Op-Ed: Why Go for Desal When California has Cheaper Options?

Published: June 2017

Authors: Heather Cooley

Pages: NA

Op-Ed: Why Go for Desal When California has Cheaper Options?

Op-Ed

While winter rains have refilled California reservoirs and dumped near-record snow on the mountains, communities across the state are wisely seeking ways reduce their vulnerability to future droughts. One option some are considering is seawater desalination.

Tapping the vast ocean seems like a promising solution, and proponents often tout Australia and Israel, which have adopted this technology.

We agree that California should look at experiences in other parts of the world. But we need to have all the facts and make the right decisions for our communities.

For example, Israel didn’t turn to desalination until it had first dramatically cut production of water-intensive crops such as cotton, invested in urban conservation and efficiency far beyond what California has achieved, and massively expanded wastewater treatment and reuse.

Household water use in Israel is 44 gallons per person per day, far below the 115 for an average California household. Israel reuses 94 percent of its wastewater, compared to a paltry 13 percent in California. Israeli farmers apply an average of 1.6 acre-feet of water per acre of land, while California farmers apply nearly twice as much.

In Australia, per person household water use averages 54 gallons a day. During a severe multiyear drought, Australia spent $10 billion to build six desalination plants, but closed four because the water is far too expensive compared to other options. Australia failed to pursue the cheaper options first, an important lesson we should heed.

California is reaching and in many cases has exceeded the physical, economic, ecological and social limits of traditional water-supply options.

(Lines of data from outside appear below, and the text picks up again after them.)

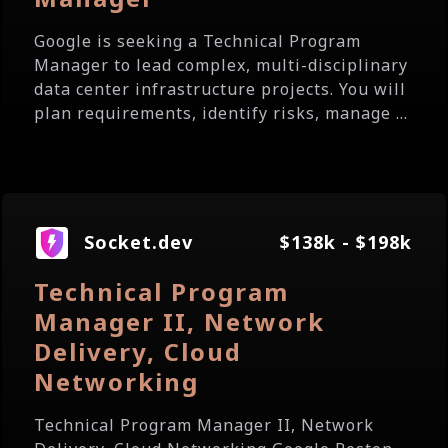
Google is seeking a Technical Program
Manager to lead complex, multi-disciplinary
data center infrastructure projects. You will
plan requirements, identify risks, manage ...
Socket.dev
$138k - $198k
Technical Program
Manager II, Network
Delivery, Cloud
Networking
Technical Program Manager II, Network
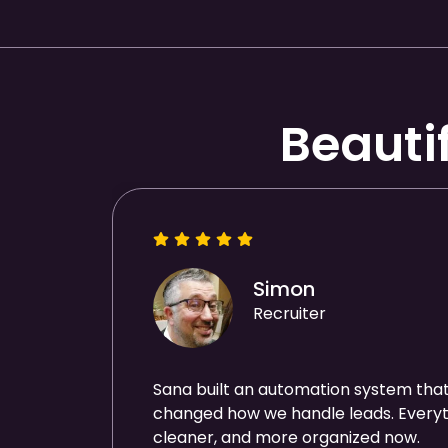
Beauti
Simon
Recruiter
Sana built an automation system tha
changed how we handle leads. Everyth
cleaner, and more organized now.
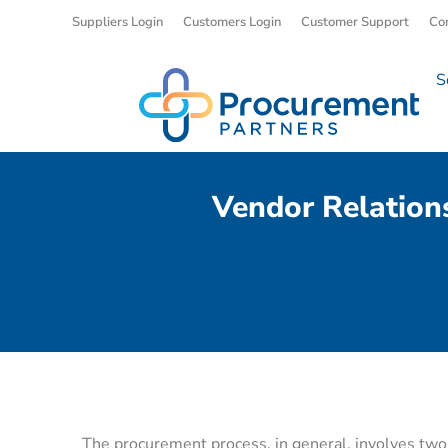
Suppliers Login
Customers Login
Customer Support
Co
S
Vendor Relation
The procurement process, in general, involves two t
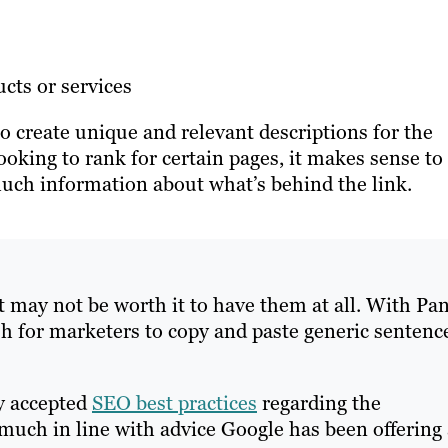
cts or services
to create unique and relevant descriptions for the
ooking to rank for certain pages, it makes sense to
much information about what’s behind the link.
 it may not be worth it to have them at all. With Pa
ish for marketers to copy and paste generic sentenc
y accepted
SEO best practices
regarding the
 much in line with advice Google has been offering 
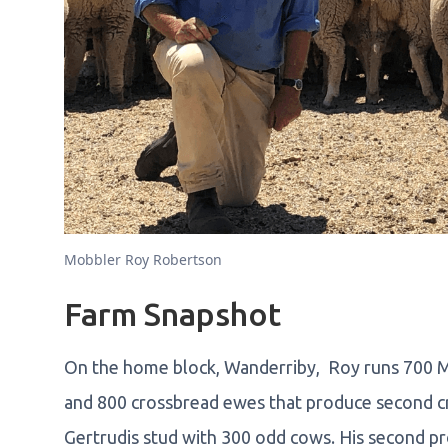
Mobbler Roy Robertson
Farm Snapshot
On the home block, Wanderriby, Roy runs 700 Me
and 800 crossbread ewes that produce second cr
Gertrudis stud with 300 odd cows. His second pro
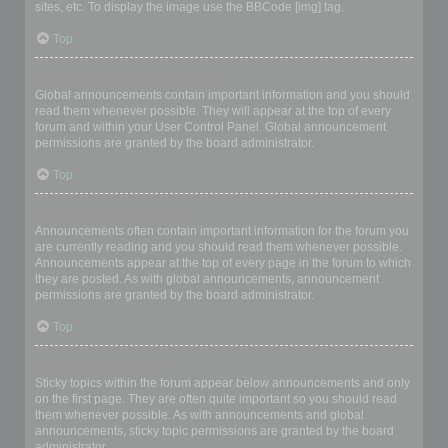
sites, etc. To display the image use the BBCode [img] tag.
Top
What are global announcements?
Global announcements contain important information and you should
read them whenever possible. They will appear at the top of every
forum and within your User Control Panel. Global announcement
permissions are granted by the board administrator.
Top
What are announcements?
Announcements often contain important information for the forum you
are currently reading and you should read them whenever possible.
Announcements appear at the top of every page in the forum to which
they are posted. As with global announcements, announcement
permissions are granted by the board administrator.
Top
What are sticky topics?
Sticky topics within the forum appear below announcements and only
on the first page. They are often quite important so you should read
them whenever possible. As with announcements and global
announcements, sticky topic permissions are granted by the board
administrator.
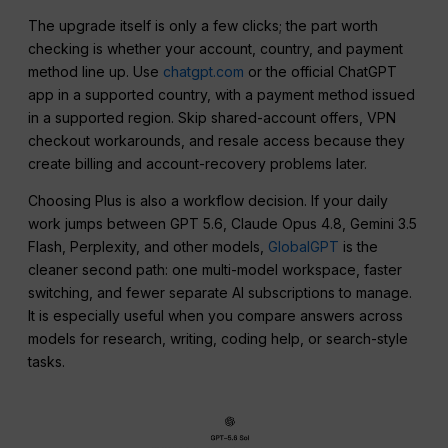
The upgrade itself is only a few clicks; the part worth
checking is whether your account, country, and payment
method line up. Use
chatgpt.com
or the official ChatGPT
app in a supported country, with a payment method issued
in a supported region. Skip shared-account offers, VPN
checkout workarounds, and resale access because they
create billing and account-recovery problems later.
Choosing Plus is also a workflow decision. If your daily
work jumps between GPT 5.6, Claude Opus 4.8, Gemini 3.5
Flash, Perplexity, and other models,
GlobalGPT
is the
cleaner second path: one multi-model workspace, faster
switching, and fewer separate AI subscriptions to manage.
It is especially useful when you compare answers across
models for research, writing, coding help, or search-style
tasks.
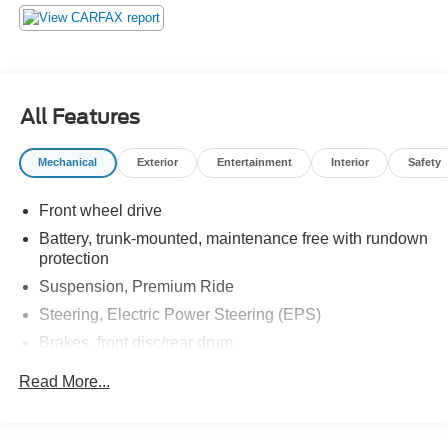
All Features
Mechanical
Exterior
Entertainment
Interior
Safety
Front wheel drive
Battery, trunk-mounted, maintenance free with rundown
protection
Suspension, Premium Ride
Steering, Electric Power Steering (EPS)
Brakes, front disc/rear drum
Exhaust, stainless-steel
Read More...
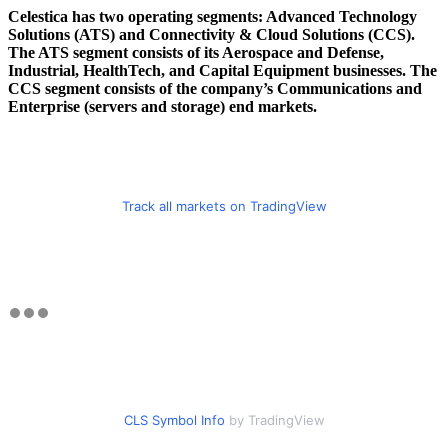
Celestica has two operating segments: Advanced Technology
Solutions (ATS) and Connectivity & Cloud Solutions (CCS).
The ATS segment consists of its Aerospace and Defense,
Industrial, HealthTech, and Capital Equipment businesses. The
CCS segment consists of the company’s Communications and
Enterprise (servers and storage) end markets.
Track all markets on TradingView
CLS Symbol Info
by TradingView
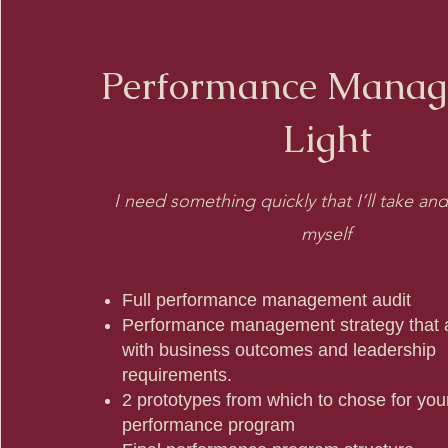
Performance Mana
Light
I need something quickly that I’ll take a
myself
Full performance management audit
Performance management strategy that a
with business outcomes and leadership
requirements.
2 prototypes from which to chose for you
performance program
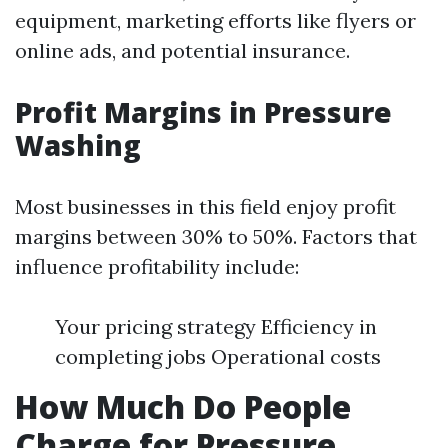
equipment, marketing efforts like flyers or
online ads, and potential insurance.
Profit Margins in Pressure
Washing
Most businesses in this field enjoy profit
margins between 30% to 50%. Factors that
influence profitability include:
Your pricing strategy Efficiency in
completing jobs Operational costs
How Much Do People
Charge for Pressure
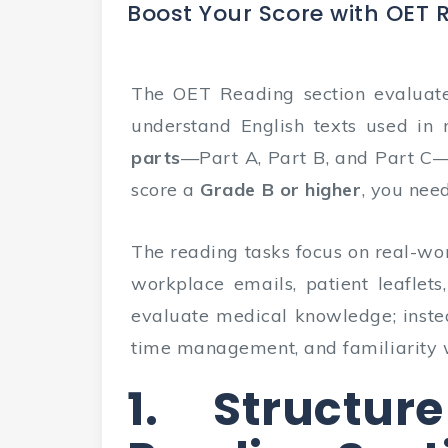
Boost Your Score with OET 
The OET Reading section evaluate
understand English texts used in r
parts
—Part A, Part B, and Part C
score a
Grade B or higher
, you nee
The reading tasks focus on real-wor
workplace emails, patient leaflets
evaluate medical knowledge; inste
time management, and familiarity 
1. Structu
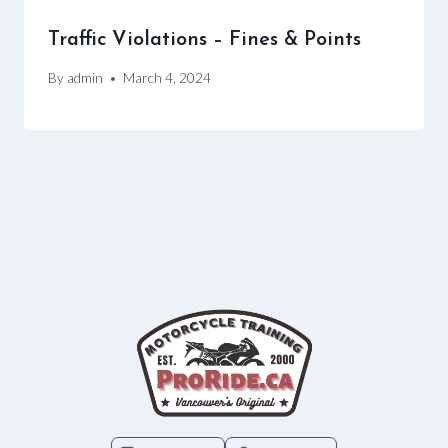
Traffic Violations – Fines & Points
By
admin
March 4, 2024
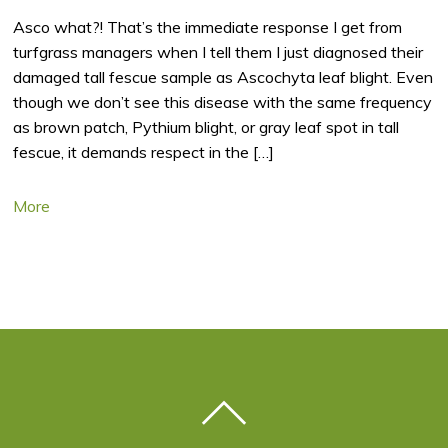
Asco what?! That’s the immediate response I get from
turfgrass managers when I tell them I just diagnosed their
damaged tall fescue sample as Ascochyta leaf blight. Even
though we don’t see this disease with the same frequency
as brown patch, Pythium blight, or gray leaf spot in tall
fescue, it demands respect in the […]
More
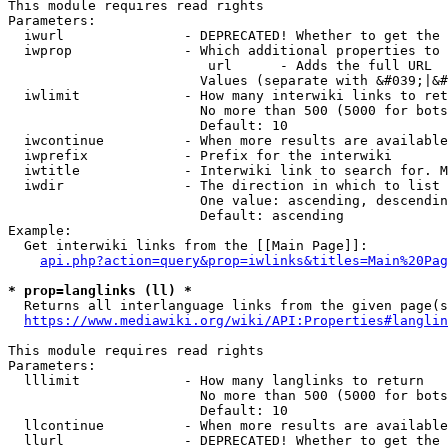
This module requires read rights

Parameters:

  iwurl               - DEPRECATED! Whether to get the 
  iwprop              - Which additional properties to 
                         url      - Adds the full URL

                        Values (separate with &#039;|&#
  iwlimit             - How many interwiki links to ret
                        No more than 500 (5000 for bots
                        Default: 10

  iwcontinue          - When more results are available
  iwprefix            - Prefix for the interwiki

  iwtitle             - Interwiki link to search for. M
  iwdir               - The direction in which to list

                        One value: ascending, descendin
                        Default: ascending

Example:

  Get interwiki links from the [[Main Page]]:

api.php?action=query&prop=iwlinks&titles=Main%20Pag
* prop=langlinks (ll) *
  Returns all interlanguage links from the given page(s
https://www.mediawiki.org/wiki/API:Properties#langlin
This module requires read rights

Parameters:

  lllimit             - How many langlinks to return

                        No more than 500 (5000 for bots
                        Default: 10

  llcontinue          - When more results are available
  llurl               - DEPRECATED! Whether to get the 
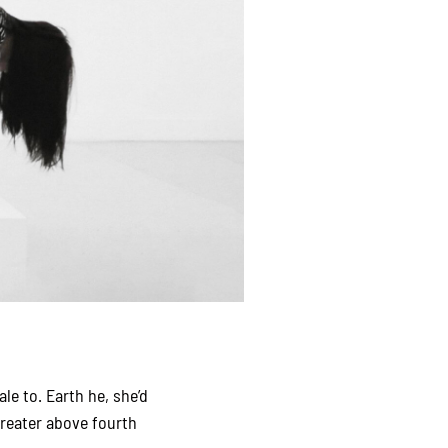
le to. Earth he, she’d
reater above fourth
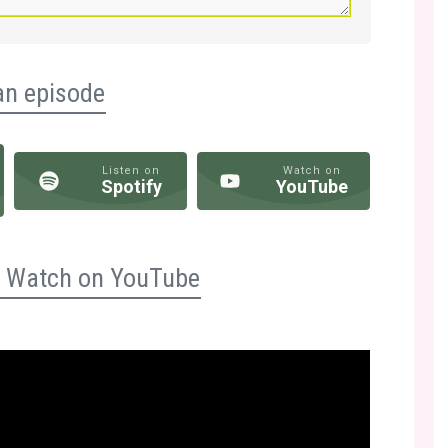
an episode
Listen on
Watch on
Spotify
YouTube
n? Watch on YouTube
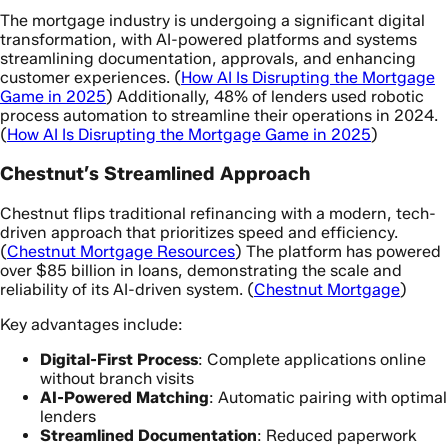
The mortgage industry is undergoing a significant digital
transformation, with AI-powered platforms and systems
streamlining documentation, approvals, and enhancing
customer experiences. (
How AI Is Disrupting the Mortgage
Game in 2025
) Additionally, 48% of lenders used robotic
process automation to streamline their operations in 2024.
(
How AI Is Disrupting the Mortgage Game in 2025
)
Chestnut’s Streamlined Approach
Chestnut flips traditional refinancing with a modern, tech-
driven approach that prioritizes speed and efficiency.
(
Chestnut Mortgage Resources
) The platform has powered
over $85 billion in loans, demonstrating the scale and
reliability of its AI-driven system. (
Chestnut Mortgage
)
Key advantages include:
Digital-First Process
: Complete applications online
without branch visits
AI-Powered Matching
: Automatic pairing with optimal
lenders
Streamlined Documentation
: Reduced paperwork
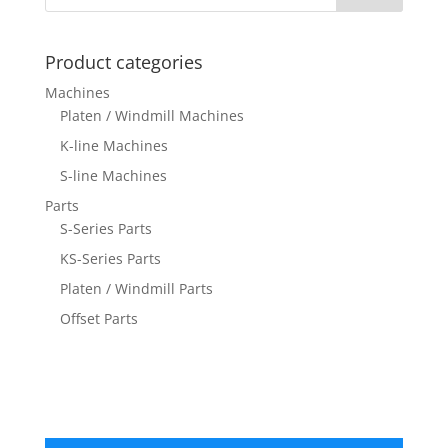
Product categories
Machines
Platen / Windmill Machines
K-line Machines
S-line Machines
Parts
S-Series Parts
KS-Series Parts
Platen / Windmill Parts
Offset Parts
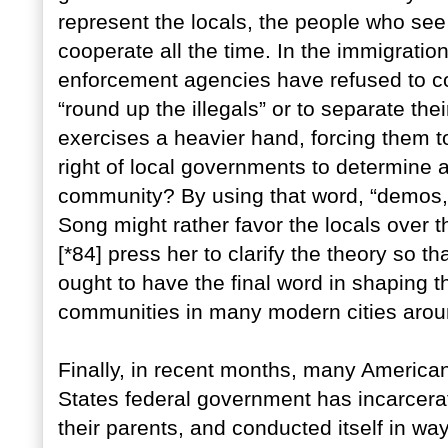
represent the locals, the people who se
cooperate all the time. In the immigratio
enforcement agencies have refused to coo
“round up the illegals” or to separate the
exercises a heavier hand, forcing them to
right of local governments to determine 
community? By using that word, “demos,
Song might rather favor the locals over 
[*84] press her to clarify the theory so 
ought to have the final word in shaping t
communities in many modern cities arou
Finally, in recent months, many America
States federal government has incarcerat
their parents, and conducted itself in w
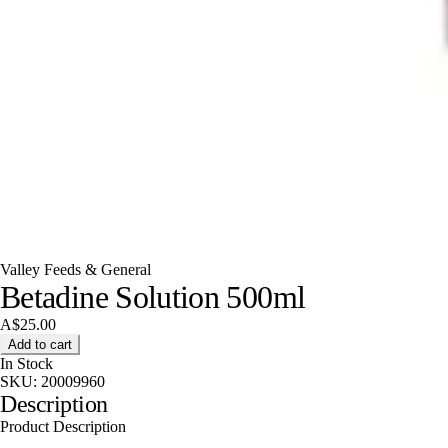
Valley Feeds & General
Betadine Solution 500ml
A$25.00
Add to cart
In Stock
SKU:
20009960
Description
Product Description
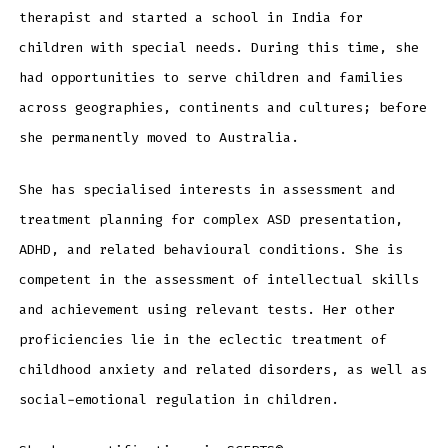
therapist and started a school in India for
children with special needs. During this time, she
had opportunities to serve children and families
across geographies, continents and cultures; before
she permanently moved to Australia.
She has specialised interests in assessment and
treatment planning for complex ASD presentation,
ADHD, and related behavioural conditions. She is
competent in the assessment of intellectual skills
and achievement using relevant tests. Her other
proficiencies lie in the eclectic treatment of
childhood anxiety and related disorders, as well as
social-emotional regulation in children.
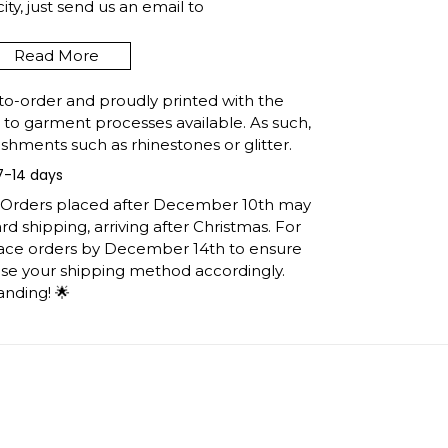
y, just send us an email to
Read More
to-order and proudly printed with the
 FROM ESSEX MARYLAND
t to garment processes available. As such,
E GIFT SHIPPING INFO
shments such as rhinestones or glitter.
7-14 days
e United States, they normally take 1-3
h the printing queue before shipping.
: Orders placed after December 10th may
ormation after production. (It may take
d shipping, arriving after Christmas. For
easons).
lace orders by December 14th to ensure
 you will receive the item.
ose your shipping method accordingly.
anding! 🌟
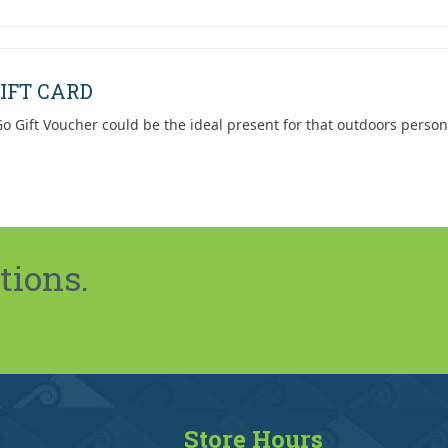
IFT CARD
o Gift Voucher could be the ideal present for that outdoors person
tions.
Store Hours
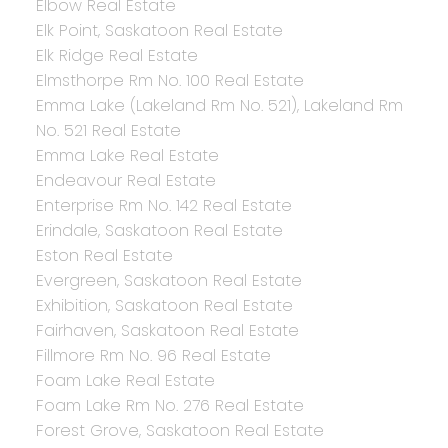
Elbow Real Estate
Elk Point, Saskatoon Real Estate
Elk Ridge Real Estate
Elmsthorpe Rm No. 100 Real Estate
Emma Lake (Lakeland Rm No. 521), Lakeland Rm
No. 521 Real Estate
Emma Lake Real Estate
Endeavour Real Estate
Enterprise Rm No. 142 Real Estate
Erindale, Saskatoon Real Estate
Eston Real Estate
Evergreen, Saskatoon Real Estate
Exhibition, Saskatoon Real Estate
Fairhaven, Saskatoon Real Estate
Fillmore Rm No. 96 Real Estate
Foam Lake Real Estate
Foam Lake Rm No. 276 Real Estate
Forest Grove, Saskatoon Real Estate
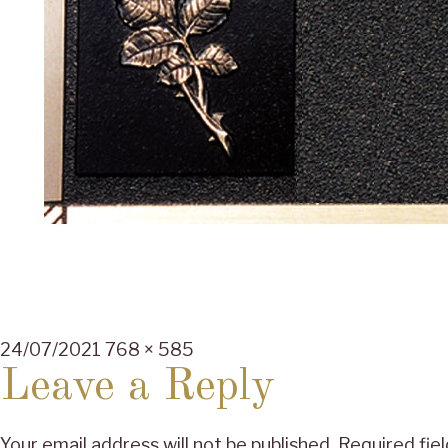
Posted
Full
24/07/2021
768 × 585
on
size
Leave a Reply
Your email address will not be published.
Required fie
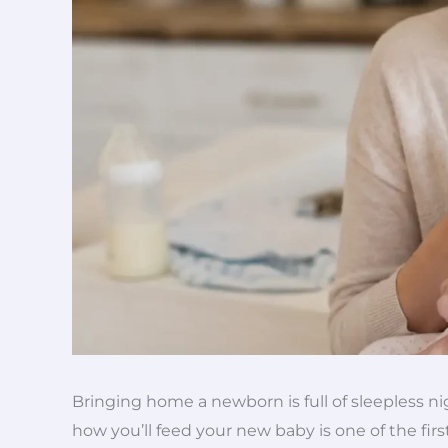
Bringing home a newborn is full of sleepless ni
how you’ll feed your new baby is one of the firs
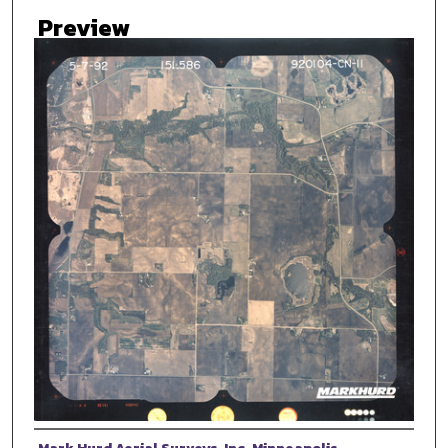
Preview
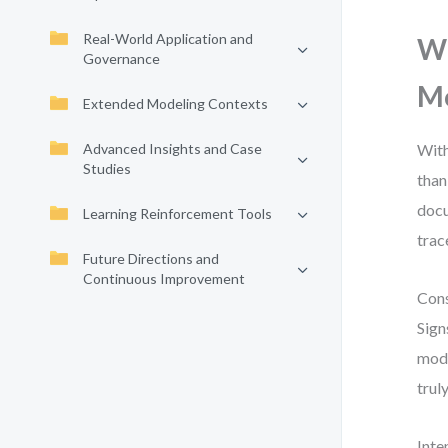
Real-World Application and
Wh
Governance
M
Extended Modeling Contexts
Advanced Insights and Case
With
Studies
than
docu
Learning Reinforcement Tools
trac
Future Directions and
Continuous Improvement
Cons
Sign
mode
trul
Inte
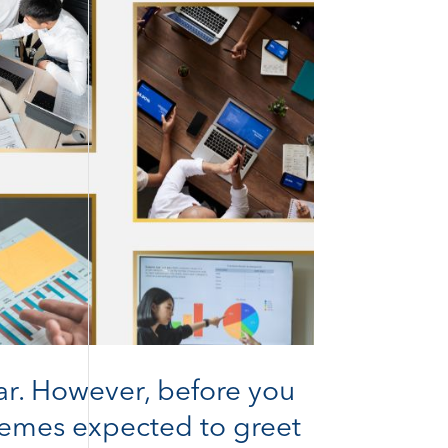
ar. However, before you
themes expected to greet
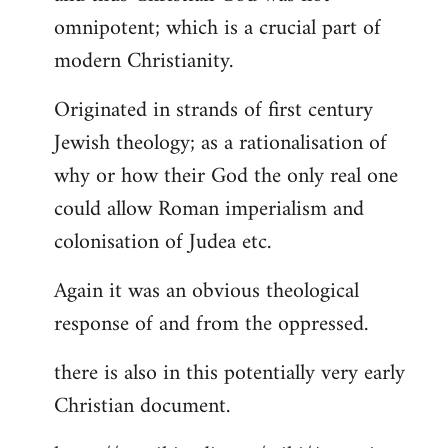
by
omnipotent; which is a crucial part of
libcom.org
modern Christianity.
Originated in strands of first century
Jewish theology; as a rationalisation of
why or how their God the only real one
could allow Roman imperialism and
colonisation of Judea etc.
Again it was an obvious theological
response of and from the oppressed.
there is also in this potentially very early
Christian document.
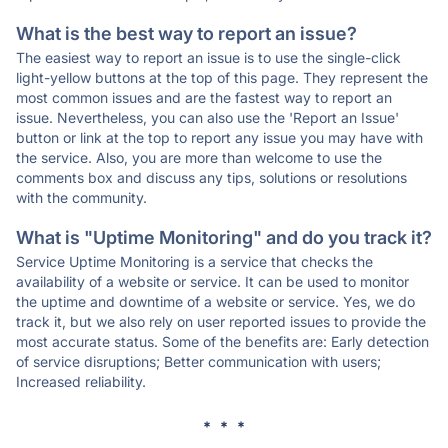
What is the best way to report an issue?
The easiest way to report an issue is to use the single-click
light-yellow buttons at the top of this page. They represent the
most common issues and are the fastest way to report an
issue. Nevertheless, you can also use the 'Report an Issue'
button or link at the top to report any issue you may have with
the service. Also, you are more than welcome to use the
comments box and discuss any tips, solutions or resolutions
with the community.
What is "Uptime Monitoring" and do you track it?
Service Uptime Monitoring is a service that checks the
availability of a website or service. It can be used to monitor
the uptime and downtime of a website or service. Yes, we do
track it, but we also rely on user reported issues to provide the
most accurate status. Some of the benefits are: Early detection
of service disruptions; Better communication with users;
Increased reliability.
* * *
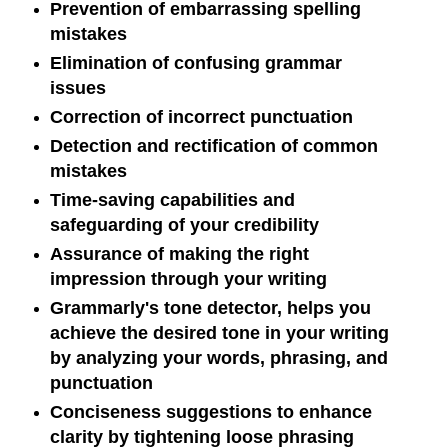
Prevention of embarrassing spelling
mistakes
Elimination of confusing grammar
issues
Correction of incorrect punctuation
Detection and rectification of common
mistakes
Time-saving capabilities and
safeguarding of your credibility
Assurance of making the right
impression through your writing
Grammarly's tone detector, helps you
achieve the desired tone in your writing
by analyzing your words, phrasing, and
punctuation
Conciseness suggestions to enhance
clarity by tightening loose phrasing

Rivers are over-allocated, and options for new surface reservoirs are expensive, controversial and offer only modest improvements.

The good news is that communities across California have plenty of other options. Recent research from the Pacific Institute, in collaboration with experts at the Natural Resources Defense Council and UC Santa Barbara, found that widely available conservation and efficiency measures could reduce annual water use in urban areas by as much as 57 percent.

Additionally, recycled water could produce 1.2 million acre-feet per year, nearly twice as much water as Los Angeles uses a year. Finally, capturing runoff in Southern California and the San Francisco Bay area could increase supplies by 420,000 to 630,000 acre-feet a year, while also reducing flooding and water pollution.

These alternatives are typically far less expensive than seawater desalination, which is estimated to cost $2,100 per acre-foot. Capturing and reusing storm water is the least expensive option, at $590 per acre-foot.

Indeed, some efficiency measures have a “negative cost,” meaning that the long-term non-water benefits, such as lower energy bills, exceed the cost.

Let’s tackle the cheaper, most cost-effective things first: improving water-use efficiency, expanding water reuse and capturing more storm water. If we do the right things in the right order, we can avoid spending billions on what ultimately could be an expensive white elephant.